══ Source records

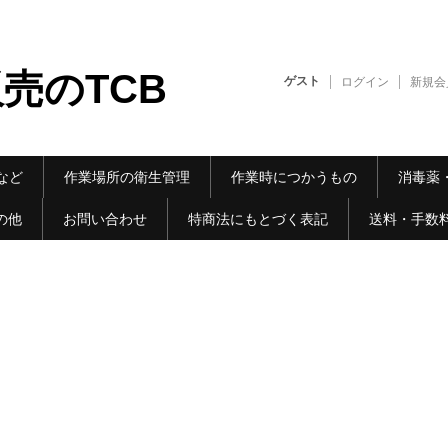
売のTCB
ゲスト
ログイン
新規会
など
作業場所の衛生管理
作業時につかうもの
消毒薬
の他
お問い合わせ
特商法にもとづく表記
送料・手数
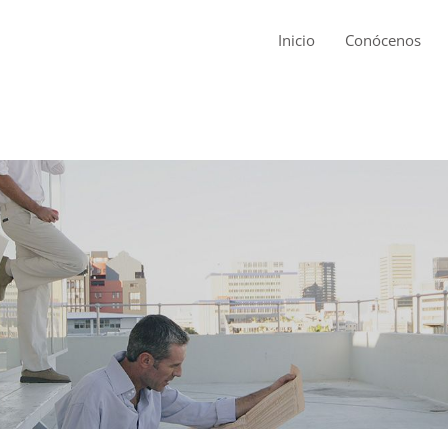
Inicio
Conócenos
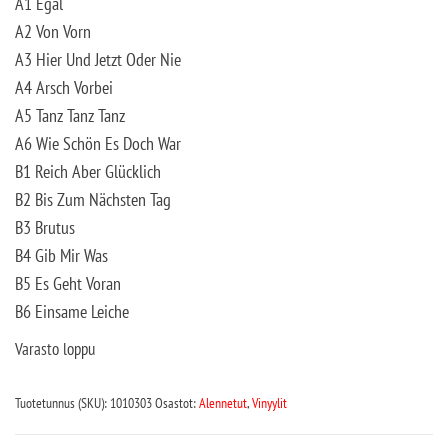
A1 Egal
A2 Von Vorn
A3 Hier Und Jetzt Oder Nie
A4 Arsch Vorbei
A5 Tanz Tanz Tanz
A6 Wie Schön Es Doch War
B1 Reich Aber Glücklich
B2 Bis Zum Nächsten Tag
B3 Brutus
B4 Gib Mir Was
B5 Es Geht Voran
B6 Einsame Leiche
Varasto loppu
Tuotetunnus (SKU):
1010303
Osastot:
Alennetut
,
Vinyylit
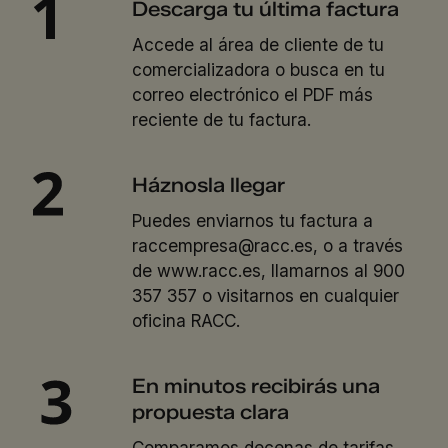
Descarga tu última factura
Accede al área de cliente de tu
comercializadora o busca en tu
correo electrónico el PDF más
reciente de tu factura.
Háznosla llegar
Puedes enviarnos tu factura a
raccempresa@racc.es, o a través
de www.racc.es, llamarnos al 900
357 357 o visitarnos en cualquier
oficina RACC.
En minutos recibirás una
propuesta clara
Comparamos decenas de tarifas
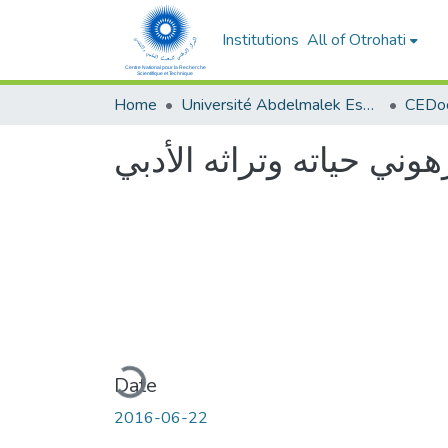
Institutions
All of Otrohati
Home
Université Abdelmalek Essaâdi - Tétouan
هوني حياته وتراثه الأدبي
Loading...
Date
2016-06-22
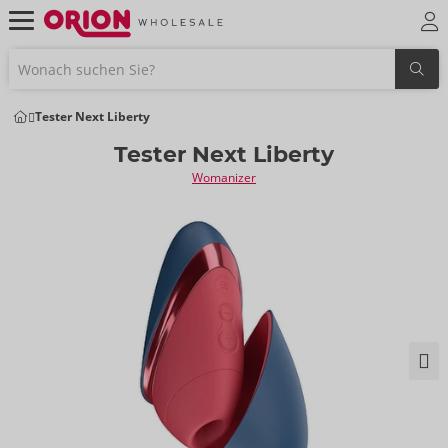
Tester Next Liberty
Tester Next Liberty
Womanizer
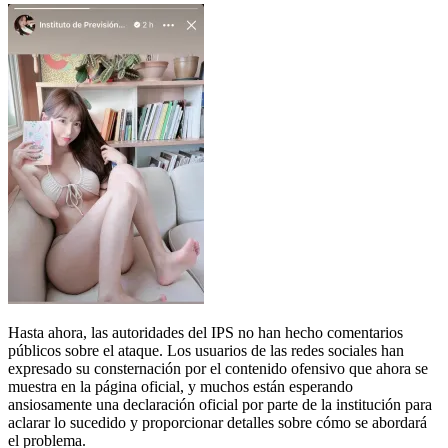
Hasta ahora, las autoridades del IPS no han hecho comentarios
públicos sobre el ataque. Los usuarios de las redes sociales han
expresado su consternación por el contenido ofensivo que ahora se
muestra en la página oficial, y muchos están esperando
ansiosamente una declaración oficial por parte de la institución para
aclarar lo sucedido y proporcionar detalles sobre cómo se abordará
el problema.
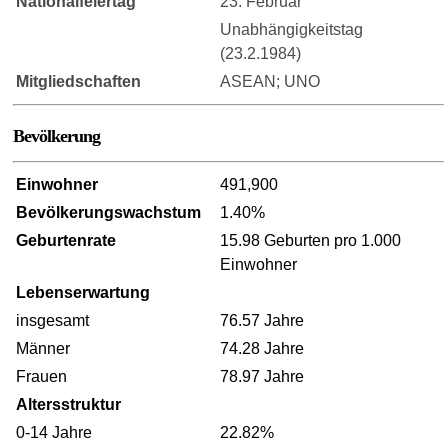
Nationalfeiertag
23. Februar
Unabhängigkeitstag
(23.2.1984)
Mitgliedschaften
ASEAN; UNO
Bevölkerung
Einwohner
491,900
Bevölkerungswachstum
1.40%
Geburtenrate
15.98 Geburten pro 1.000
Einwohner
Lebenserwartung
insgesamt
76.57 Jahre
Männer
74.28 Jahre
Frauen
78.97 Jahre
Altersstruktur
0-14 Jahre
22.82%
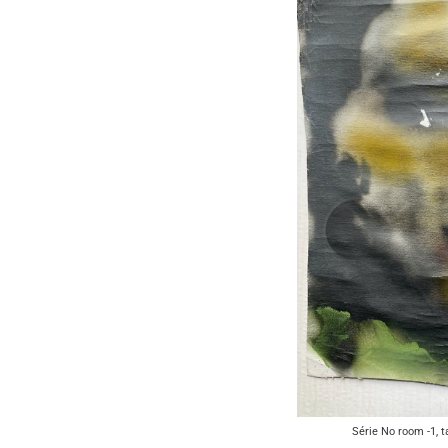
Série No room -1, t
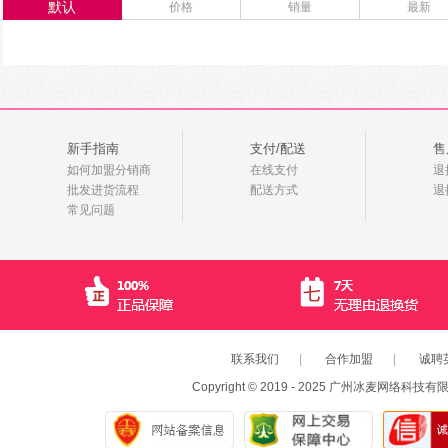
默认
价格
销量
最新
新手指南
支付/配送
售
如何加盟分销商
在线支付
退
批发进货流程
配送方式
退
常见问题
联系我们
|
合作加盟
|
诚聘
Copyright © 2019 - 2025 广州冰麦网络科技有限公司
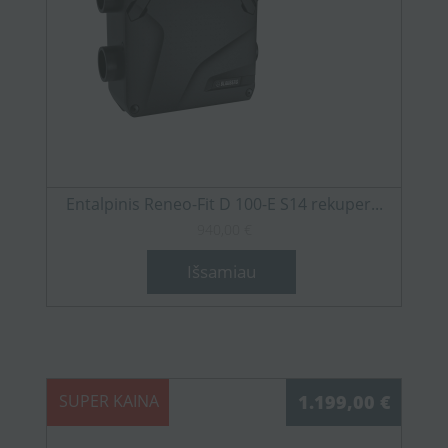
Entalpinis Reneo-Fit D 100-E S14 rekuper...
940,00 €
Išsamiau
SUPER KAINA
1.199,00 €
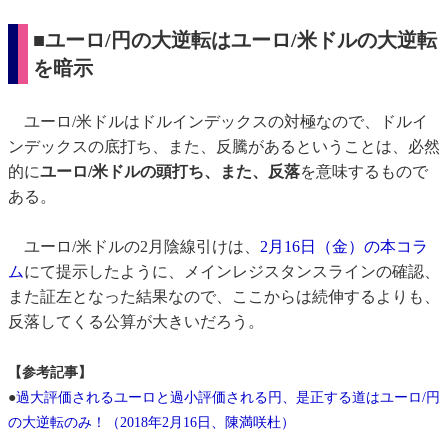
■ユーロ/円の大逆転はユーロ/米ドルの大逆転
を暗示
ユーロ/米ドルはドルインデックスの対極なので、ドルイ
ンデックスの底打ち、また、反騰があるということは、必然
的に
ユーロ/米ドルの頭打ち、また、反落
を意味するもので
ある。
ユーロ/米ドルの2月陰線引けは、
2月16日（金）の本コラ
ム
にて提示したように、メインレジスタンスラインの確認、
また証左となった結果なので、ここからは続伸するよりも、
反落してくる公算が大きいだろう。
【参考記事】
●
過大評価されるユーロと過小評価される円、是正する道はユーロ/円
の大逆転のみ！（2018年2月16日、陳満咲杜）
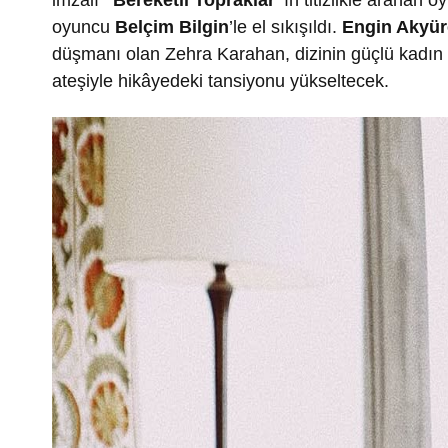
imzalı
“Bereketli Topraklar”
ın titizlikle aranan 
oyuncu
Belçim Bilgin
’le el sıkışıldı.
Engin Akyür
düşmanı olan Zehra Karahan, dizinin güçlü kadın k
ateşiyle hikâyedeki tansiyonu yükseltecek.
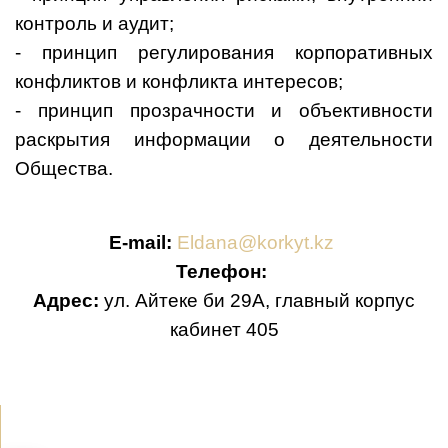
контроль и аудит;
- принцип регулирования корпоративных
конфликтов и конфликта интересов;
- принцип прозрачности и объективности
раскрытия информации о деятельности
Общества.
E-mail:
Eldana@korkyt.kz
Телефон:
Адрес:
ул. Айтеке би 29А, главный корпус
кабинет 405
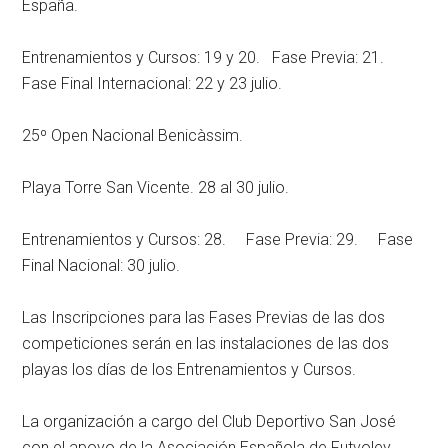
España.
Entrenamientos y Cursos: 19 y 20. Fase Previa: 21.
Fase Final Internacional: 22 y 23 julio.
25º Open Nacional Benicàssim.
Playa Torre San Vicente. 28 al 30 julio.
Entrenamientos y Cursos: 28. Fase Previa: 29. Fase
Final Nacional: 30 julio.
Las Inscripciones para las Fases Previas de las dos
competiciones serán en las instalaciones de las dos
playas los días de los Entrenamientos y Cursos.
La organización a cargo del Club Deportivo San José
con el apoyo de la Asociación Española de Futvoley,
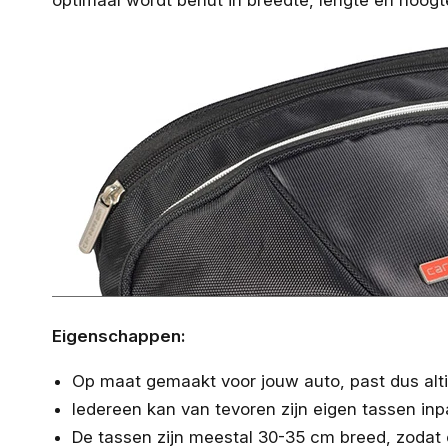
optimaal wordt benut in breedte, lengte en hoogt
Eigenschappen:
Op maat gemaakt voor jouw auto, past dus altij
Iedereen kan van tevoren zijn eigen tassen inp
De tassen zijn meestal 30-35 cm breed, zodat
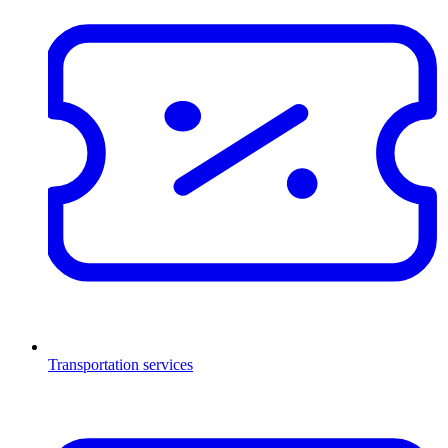
Transportation services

════

Your goal: Every line from the one with "(23.2.1984)" through the one with "Copyright © 2019 - 2025 广州冰麦网络科技有限公司" is to be reproduced exactly as written above, and the pictures are to be dropped.

Output for this exercise:
(23.2.1984)
Mitgliedschaften
ASEAN; UNO
Bevölkerung
Einwohner
491,900
Bevölkerungswachstum
1.40%
Geburtenrate
15.98 Geburten pro 1.000
Einwohner
Lebenserwartung
insgesamt
76.57 Jahre
Männer
74.28 Jahre
Frauen
78.97 Jahre
Altersstruktur
0-14 Jahre
22.82%
Série No room -1, t
默认
价格
销量
最新
新手指南
支付/配送
售
如何加盟分销商
在线支付
退
批发进货流程
配送方式
退
常见问题
联系我们
|
合作加盟
|
诚聘
Copyright © 2019 - 2025 广州冰麦网络科技有限公司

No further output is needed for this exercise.